• [What is required]
The records below must be transcribed exactly. Do not include the pictures.

########################################

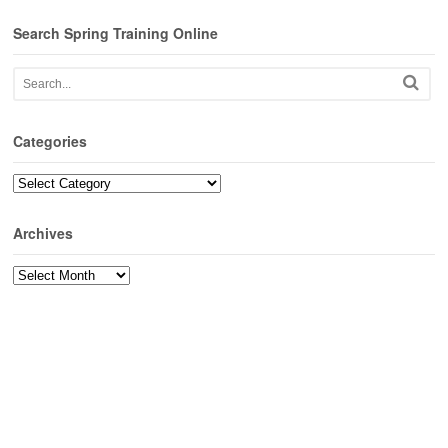
Search Spring Training Online
Categories
Categories
Archives
Archives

########################################

• [Solution below]
Search Spring Training Online
Categories
Categories
Archives
Archives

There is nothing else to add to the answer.